Moreover, previous up day was more like the index trying to close the previous 2 gaps before continuing in the direction of the gaps (down). That had the look of massive short covering rather than true institutional buying. The late fade on last Thursday afternoon showed there were lots of institutional selling ready to bring the index down, with follow-through on Friday.
http://finance.yahoo.com/advances
Naz:
Up volume: 260,520,405
Down volume: 2,121,715,653
It’s not as simple as: if the volume on the down day is lower than volume on the previous up day, then it’s not a distribution day.
One has to also take into account the price action together with volume in the context of the previous several days, not just 1 day. Friday’s volume was greater than the average 50d volume, decliners oupaced advancers by almost 3 to 1, and down volume exceeded up volume by almost 8 to 1 ratio.
Also, the Naz suffered a 54 point loss, the biggest 1 day percentage loss since over 3 years ago. With all these facts combined, if Friday was not a distribution day, I’m not sure what is.

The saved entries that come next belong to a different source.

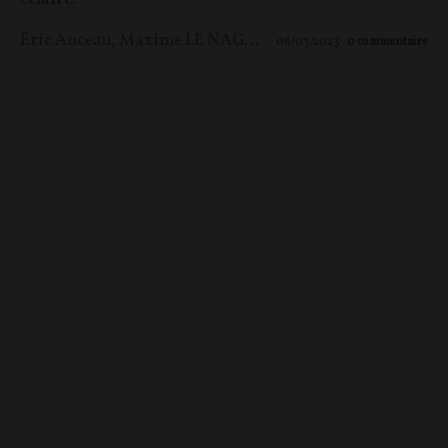
Éric Anceau
,
Maxime LE NAGARD
08/03/2023
0
commentaire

Whether the Naz would find support at the 50d, or at 2200, is irrelevant at this point — Friday, no matter what will happen later, was definitely a distribution day.
Thanks for your comments, you make some good points Dave. I think we both can agree that the action in the Nasdaq was clearly a red flag. I was trying to point out that is quite surprising to see volume come in as light as it did with a drop like that, especially taking options expiration into consideration. Not to mention the sell off in Google, which I think was way overblown and contributed to a portion of the drop Friday (forgot to mention Google in the post). I suppose I’m guilty of seeing the positives in an otherwise awful day. It should be noted that in the Nasdaq tracking ETF (QQQQ), there was clear distribution just as there was in the S&P and the Dow. So chalk it up as a day of distribution for the market. I’ll disagree with your remark about support lines.. they are are just as important as price/volume movement in helping to determine the strenght of the market, which after Friday’s move is a bit shaky. We’re going to need better earnings reports from the big fellas to keep this rally intact.
Tate,
Sorry for the unclear statement. When I said: “Whether the Naz would find support at the 50d, or at 2200, is irrelevant at this point — Friday, no matter what will happen later, was definitely a distribution day”, I didn’t mean to say that I disregarded the importance of potential support at the 50d or at 2200.
What I was trying to say was that, in my opinion, even if the Naz would eventually find support at the 50d or 2200, Friday was a distribution day. Or, in other words, suffering a distribution day doesn’t mean the Naz can’t find support at those levels.
I didn’t mean to say “potential supports are irrelevant and not important” at all, although it might have sounded that way from my unintended statement.
I do agree that Google’s selloff contributed to the Naz fall, and was overblown. So I bought the bounce today for a quick trade, and a nice bounce it was.
This site is cool and contains many useful information. Thanks for the great work.
Got ya Dave – I think we’re on the same page .. for the most part 🙂
Nice gutsy trade on Google – I’ll be watching for a possible sell off and bounce after posting earnings.
Hey, glad you like the site! Thanks!